Splines were drawn in 3D to represent the neural pathway. They were then attached to the arm and hand rig that was simultaneously being animated to match the live-action hand movements (as well as the shot traveling up the arm to the brain, which had been prevised).
Once we got those splines to live within our hand and arm animation, it was a matter of developing the look. I wanted to do something that looked new but still read as neurons, or at least referenced the idea of an electrical pulse.
The animation of the grip’s control core must have had to be an accurate representation of the manufacturing — what was it based on?
Yes, we cut one of the grips in half to see exactly how it was constructed. Golf Pride actually provided the physical “control core” part and offered up a lot of insight that helped us easily visualize everything.

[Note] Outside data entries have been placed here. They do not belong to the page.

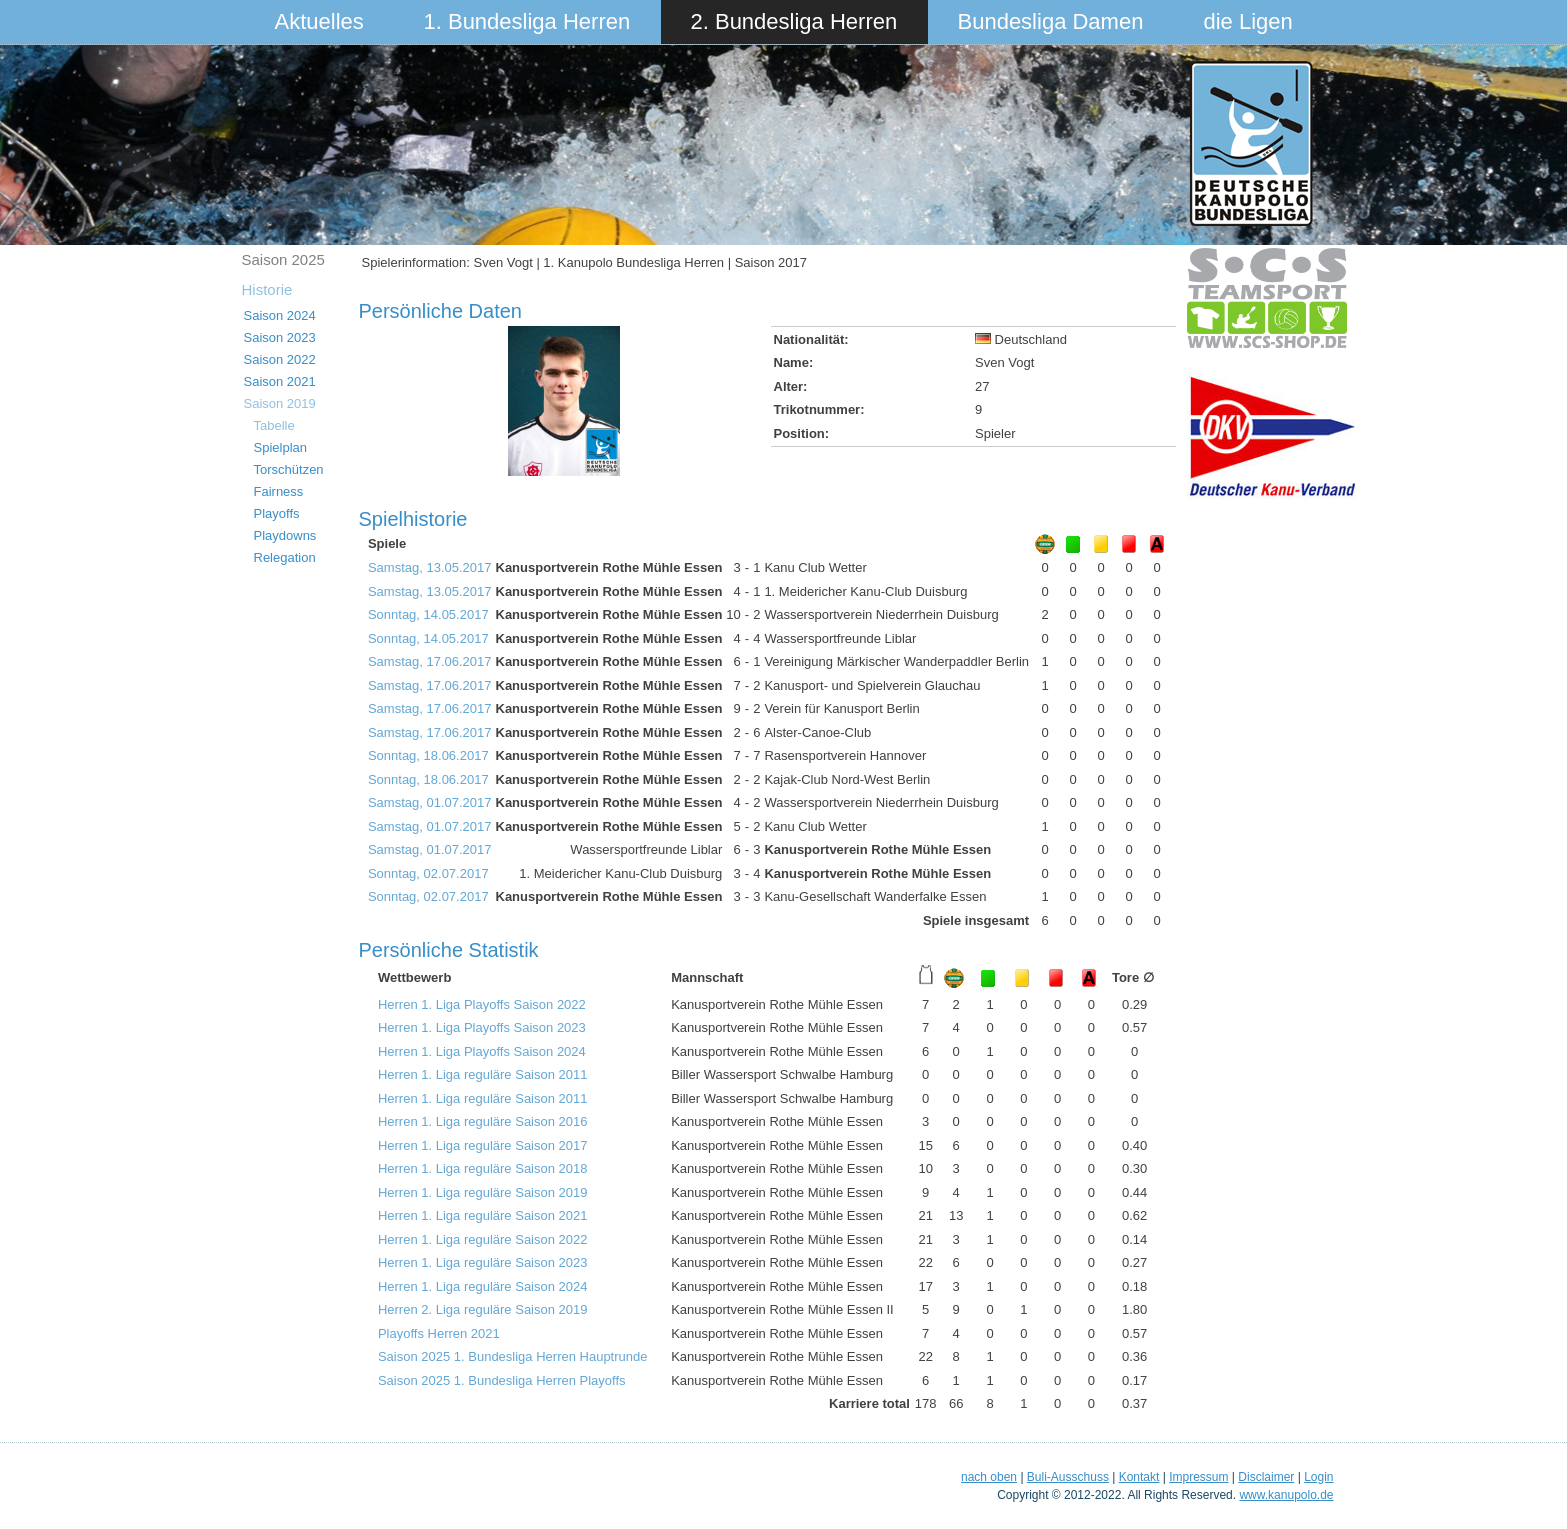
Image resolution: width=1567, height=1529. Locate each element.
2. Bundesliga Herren (794, 21)
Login (1318, 1477)
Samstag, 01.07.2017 (430, 802)
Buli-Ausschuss (1068, 1477)
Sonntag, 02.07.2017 (428, 873)
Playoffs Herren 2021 (439, 1333)
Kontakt (1139, 1477)
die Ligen (1248, 21)
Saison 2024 (280, 315)
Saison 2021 (280, 381)
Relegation (285, 557)
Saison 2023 (280, 337)
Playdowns (285, 535)
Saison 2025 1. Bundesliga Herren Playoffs (502, 1380)
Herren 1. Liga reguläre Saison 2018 (483, 1168)
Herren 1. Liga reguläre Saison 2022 (483, 1239)
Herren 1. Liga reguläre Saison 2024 (483, 1286)
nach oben (989, 1477)
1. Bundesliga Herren (527, 21)
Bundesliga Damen (1051, 21)
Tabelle (274, 425)
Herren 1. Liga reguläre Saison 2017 (483, 1145)
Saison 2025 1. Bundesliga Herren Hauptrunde (513, 1356)
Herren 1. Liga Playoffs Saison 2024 (482, 1051)
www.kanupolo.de (1286, 1495)
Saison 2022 (280, 359)
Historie (267, 289)
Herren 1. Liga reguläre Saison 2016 (483, 1121)
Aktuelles (319, 21)
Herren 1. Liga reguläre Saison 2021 (483, 1215)
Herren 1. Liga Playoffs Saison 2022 (482, 1004)
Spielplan (281, 447)
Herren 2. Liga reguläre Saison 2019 (483, 1309)
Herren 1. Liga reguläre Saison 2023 (483, 1262)
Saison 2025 (283, 259)
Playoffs (277, 513)
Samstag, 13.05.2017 (430, 567)
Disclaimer (1266, 1477)
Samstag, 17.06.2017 (430, 661)
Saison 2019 (280, 403)
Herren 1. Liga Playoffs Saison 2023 (482, 1027)
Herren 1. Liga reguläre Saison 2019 (483, 1192)
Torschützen (289, 469)
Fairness (279, 491)
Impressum (1198, 1477)
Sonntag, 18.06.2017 (428, 755)
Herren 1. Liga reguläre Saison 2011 (483, 1074)
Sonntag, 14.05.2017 (428, 614)
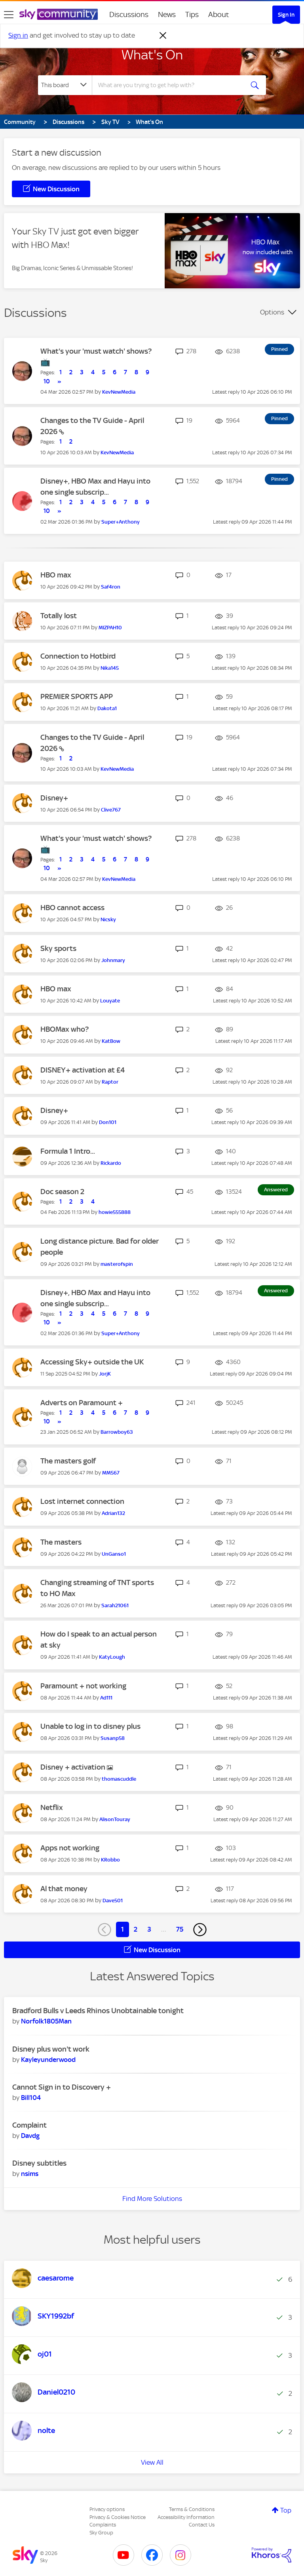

How were the 2D graphics conceived? And what tools were used to create them?
The look of this was conceptualized during our pitch process. These elements and textures are pretty similar to our initial style frames. I wanted to reference the light boxes they clip x-rays to in doctor’s offices. You can see the commercials are bookended by this as a framing device. As for the 2D graphics, it was of the utmost importance that I wanted them to feel or actually be useful information.
I didn’t want it to feel like some kind of GUI from a sci-fi movie. I wanted it to feel like everything had an underlying schematic, and the design/plans were just below the surface. Most of the designs were made in Illustrator and After Effects, a bit of it is hand drawn as well. All the 2D graphics are original designs made specifically for Golf Pride.
How did you achieve such fluid transitions from the live-action hands to the X-ray hands and from the real Golf Pride grip to the animated one?
It was all about the previs. We came into the shoot knowing all our key frames the live action needs to work with. What made it the most challenging is that we didn’t shoot the hand on green screen; we actually built a real light box that lived behind the hands. I felt like it was important to make it not just a “hand element,” but also a cinematic space.
Was the product shot at the end a live-action beauty shot? What tools did you use?
We edited in Adobe Premiere because of the way it works so well with After Effects. The product shots at the end are all grips we modeled, colored and animated. ODD completed all the post production while the agency supplied music (Asche and Spencer) and the voiceover.